If you’re backpacking and don’t mind sharing a dorm room, then the Dubai Youth Hostel offers a clean, safe environment for backpackers and younger travellers. There are safety deposit boxes where you can keep your valuables, and breakfast is included in the price.
Affordable public transport
Dubai is well served by public transport, although if you’re staying in the centre of the city then most attractions are easily reached on foot. The city’s metro system is fast, efficient, and cheap, with a day pass that allows unlimited travel on the metro and buses costing just Dh14. The main route on the metro is the Red Line. It doesn’t serve the old city area, but is useful for exploring further afield. The Green Line runs right through the heart of the city, and trains run every 3-5 minutes.

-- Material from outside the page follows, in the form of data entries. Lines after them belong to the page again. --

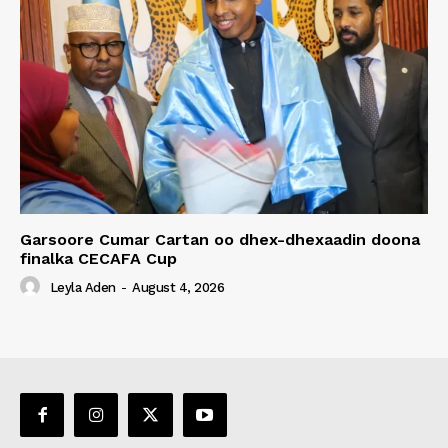
Garsoore Cumar Cartan oo dhex-dhexaadin doona
finalka CECAFA Cup
Leyla Aden
-
August 4, 2026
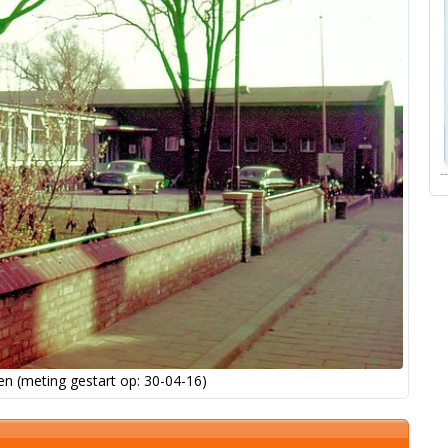
n (meting gestart op: 30-04-16)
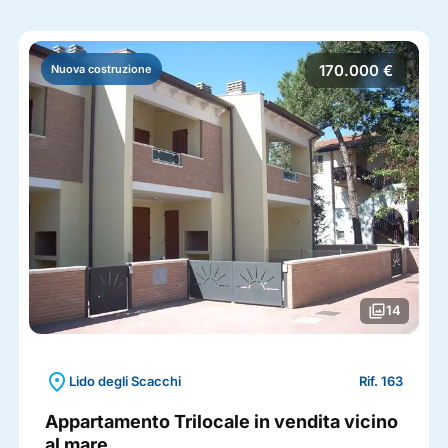
170.000 €
Nuova costruzione
photo_library
14
location_on
Lido degli Scacchi
Rif. 163
Appartamento Trilocale in vendita vicino
al mare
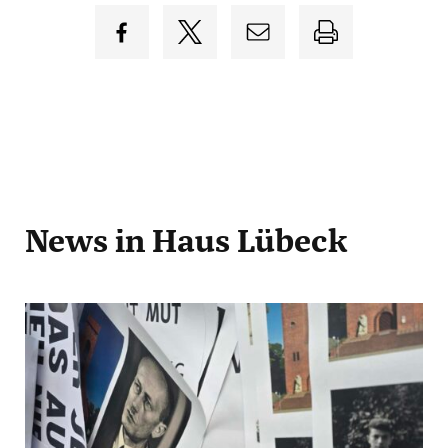
News
in Haus Lübeck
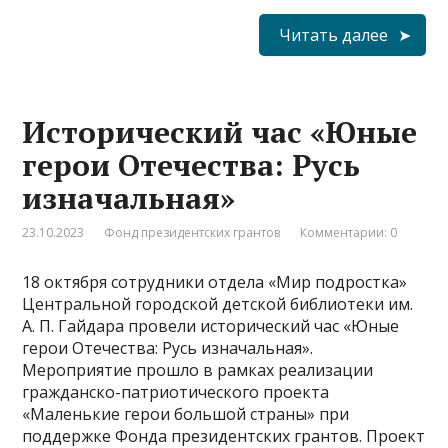
Читать далее
Исторический час «Юные
герои Отечества: Русь
изначальная»
23.10.2023
Фонд президентских грантов
Комментарии: 0
18 октября сотрудники отдела «Мир подростка»
Центральной городской детской библиотеки им.
А. П. Гайдара провели исторический час «Юные
герои Отечества: Русь изначальная».
Мероприятие прошло в рамках реализации
гражданско-патриотического проекта
«Маленькие герои большой страны» при
поддержке Фонда президентских грантов. Проект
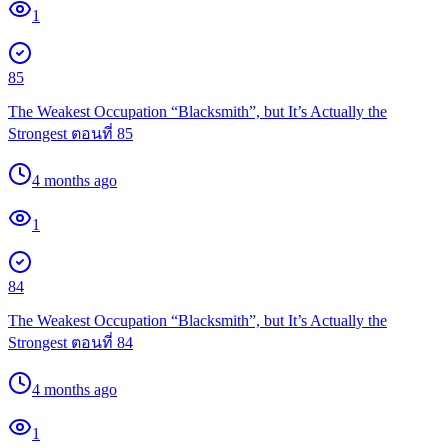
1
85
The Weakest Occupation “Blacksmith”, but It’s Actually the
Strongest ตอนที่ 85
4 months ago
1
84
The Weakest Occupation “Blacksmith”, but It’s Actually the
Strongest ตอนที่ 84
4 months ago
1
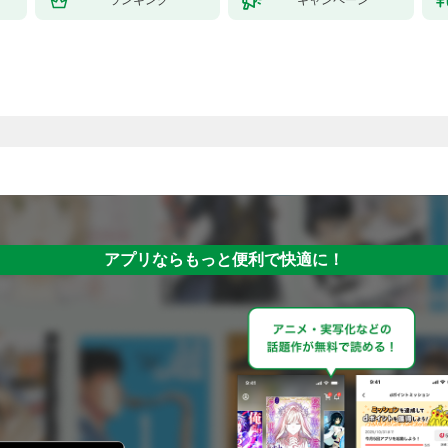
アプリならもっと便利で快適に！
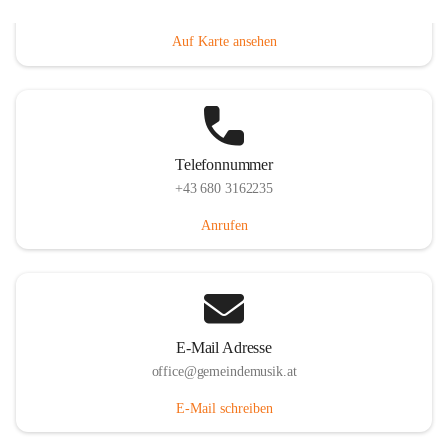
Villacher Straße 250, 9710 Paternion, AUT
Auf Karte ansehen
Telefonnummer
+43 680 3162235
Anrufen
E-Mail Adresse
office@gemeindemusik.at
E-Mail schreiben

The Dubai tram system links the Marina with the Burj Al Arab and JBR, and is incredibly cheap and efficient. If you want a little more flexibility then Dubai’s buses are plentiful, but can be a little sporadic on some routes. You will need to either buy a ticket or a NoI card to ride the buses.

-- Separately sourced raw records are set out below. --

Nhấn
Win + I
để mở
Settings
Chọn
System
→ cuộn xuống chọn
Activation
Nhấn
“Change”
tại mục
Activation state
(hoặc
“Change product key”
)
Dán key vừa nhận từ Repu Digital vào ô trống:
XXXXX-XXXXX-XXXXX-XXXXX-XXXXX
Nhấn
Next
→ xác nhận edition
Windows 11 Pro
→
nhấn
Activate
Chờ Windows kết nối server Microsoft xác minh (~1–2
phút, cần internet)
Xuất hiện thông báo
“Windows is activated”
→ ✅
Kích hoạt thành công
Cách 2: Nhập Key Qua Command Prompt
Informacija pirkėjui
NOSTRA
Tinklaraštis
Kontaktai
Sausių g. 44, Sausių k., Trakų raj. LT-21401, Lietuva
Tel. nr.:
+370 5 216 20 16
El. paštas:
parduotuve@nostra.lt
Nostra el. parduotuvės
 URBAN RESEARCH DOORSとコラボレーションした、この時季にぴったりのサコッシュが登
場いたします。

If you want to keep your explorations to the centre of the city and the Corniche then another alternative is to hire a bicycle.
What to eat
There are plenty of Michelin-star restaurants in Dubai, but if you’re looking for something a little more affordable then there are lots of cheaper alternatives too. Look out for Shawarma, which is a street food that’s loved by visitors and locals alike. It’s a version of a kebab, with strips of meat served in pita bread with vegetables and a rich dressing. It’s cheap, it’s delicious, and you’ll definitely come back for more.

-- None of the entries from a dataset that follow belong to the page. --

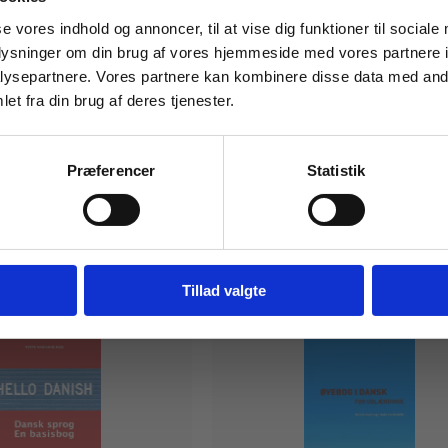
Tilgå din
se vores indhold og annoncer, til at vise dig funktioner til sociale
oplysninger om din brug af vores hjemmeside med vores partnere i
ysepartnere. Vores partnere kan kombinere disse data med andr
et fra din brug af deres tjenester.
For institutioner og
virksomheder. Du får
Præferencer
Statistik
vist priser ekskl. moms.
Fortsæt som institution
Gå t
Tillad valgte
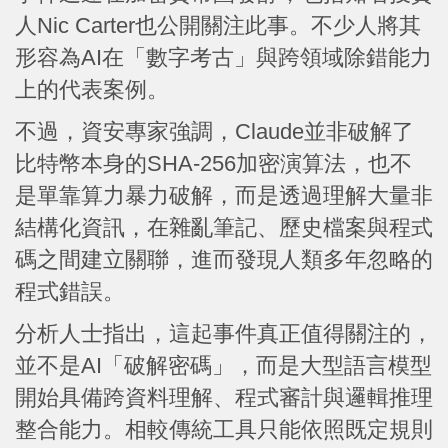
人Nic Carter也公開關注此事。不少人將其
形容為AI在「數字考古」與跨領域除錯能力
上的代表案例。
不過，資安專家強調，Claude並非破解了
比特幣本身的SHA-256加密演算法，也不
是單靠算力暴力破解，而是透過理解大量非
結構化資訊，在雜亂筆記、歷史檔案與程式
碼之間建立關聯，進而發現人類多年忽略的
程式錯誤。
分析人士指出，這起事件真正值得關注的，
並不是AI「破解密碼」，而是大型語言模型
開始具備跨資料理解、程式審計與邏輯推理
整合能力。相較傳統工具只能依照既定規則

There is a big Indian community in Dubai, so there are lots of Indian restaurants serving excellent and affordable food. Head for Bur Dubai, especially around the Meena Bazaar area, for the best budget Indian restaurants.
What to do
Dubai is packed with things to do and see, and not all of them will cost a fortune, or even anything at all. Dubai has plenty of free and low-cost attractions, so here’s a quick selection of some of the best.
The beach – Dubai sits right on the edge of the ocean, and has some fantastic beaches where you can sunbathe or go for a swim. Some charge a small admission fee, but head for Kitesurfing Beach, Bu Qtair Beach and 4×4 Beach, which are all free to enter.
Old Dubai – Its skyline may be crammed with glittering skyscrapers, but Dubai’s heart is ancient. Hop on an abra (a traditional boat) and head across the creek to Old Dubai. It’s a great chance to see how the city has evolved, as well as catch some stunning views of the new Dubai across the water.
Al Fahidi Fort – Built in 1787, this magnificent fort is packed full of exhibits that chart the history of the city, and the culture of the people who have lived in this region for thousands of years. Entry is 3D for adults and 1D for children, making it a great budget choice.
The Gold Souk – this is the heart of the jewellery trade in Dubai, and is dazzling. It’s also a great place to get a bargain, as long as you’re prepared to haggle.